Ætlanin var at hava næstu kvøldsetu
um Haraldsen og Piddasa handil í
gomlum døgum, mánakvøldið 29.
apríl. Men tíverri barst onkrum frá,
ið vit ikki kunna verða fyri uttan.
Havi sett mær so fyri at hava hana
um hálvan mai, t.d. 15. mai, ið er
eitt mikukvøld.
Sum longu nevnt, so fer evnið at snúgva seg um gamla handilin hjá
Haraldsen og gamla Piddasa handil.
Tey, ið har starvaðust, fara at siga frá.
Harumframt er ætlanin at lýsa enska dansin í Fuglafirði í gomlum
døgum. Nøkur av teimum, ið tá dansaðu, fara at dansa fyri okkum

■ **WORK TASK**
Give back all of the entries above, unchanged in every word.

■ **EXERCISE ANSWER**
Ætlanin var at hava næstu kvøldsetu
um Haraldsen og Piddasa handil í
gomlum døgum, mánakvøldið 29.
apríl. Men tíverri barst onkrum frá,
ið vit ikki kunna verða fyri uttan.
Havi sett mær so fyri at hava hana
um hálvan mai, t.d. 15. mai, ið er
eitt mikukvøld.
Sum longu nevnt, so fer evnið at snúgva seg um gamla handilin hjá
Haraldsen og gamla Piddasa handil.
Tey, ið har starvaðust, fara at siga frá.
Harumframt er ætlanin at lýsa enska dansin í Fuglafirði í gomlum
døgum. Nøkur av teimum, ið tá dansaðu, fara at dansa fyri okkum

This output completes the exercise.